(Exercise materials begins)

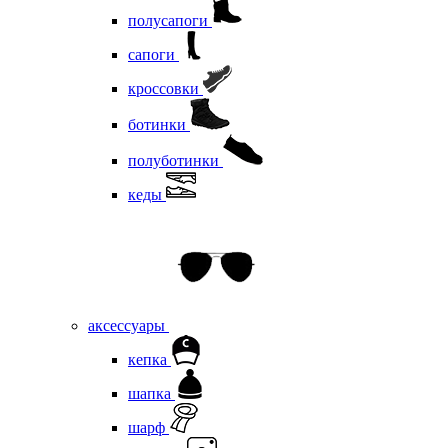
полусапоги
сапоги
кроссовки
ботинки
полуботинки
кеды
аксессуары
кепка
шапка
шарф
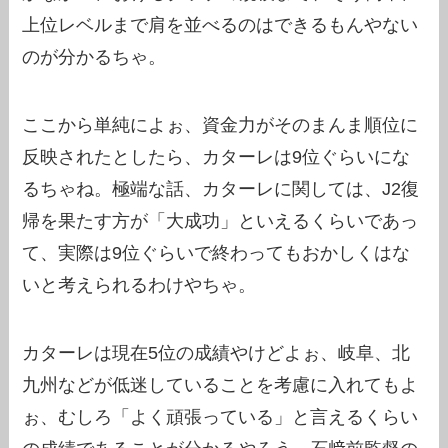
上位レベルまで肩を並べるのはできるもんやない
のが分かるちゃ。
ここから単純によぉ、資金力がそのまんま順位に
反映されたとしたら、カターレは9位ぐらいにな
るちゃね。極端な話、カターレに関しては、J2復
帰を果たす方が「大成功」といえるくらいであっ
て、実際は9位ぐらいで終わってもおかしくはな
いと考えられるわけやちゃ。
カターレは現在5位の成績やけどよぉ、岐阜、北
九州などが低迷していることを考慮に入れてもよ
ぉ、むしろ「よく頑張っている」と言えるくらい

(Exercise materials ends)

Reproduce exactly and only the lines from the line that contains "полуботинки" to the end of the data above, both ends included. No pictures go in the copy.

** Output for this task **
полуботинки
кеды
аксессуары
кепка
шапка
шарф
上位レベルまで肩を並べるのはできるもんやない
のが分かるちゃ。
ここから単純によぉ、資金力がそのまんま順位に
反映されたとしたら、カターレは9位ぐらいにな
るちゃね。極端な話、カターレに関しては、J2復
帰を果たす方が「大成功」といえるくらいであっ
て、実際は9位ぐらいで終わってもおかしくはな
いと考えられるわけやちゃ。
カターレは現在5位の成績やけどよぉ、岐阜、北
九州などが低迷していることを考慮に入れてもよ
ぉ、むしろ「よく頑張っている」と言えるくらい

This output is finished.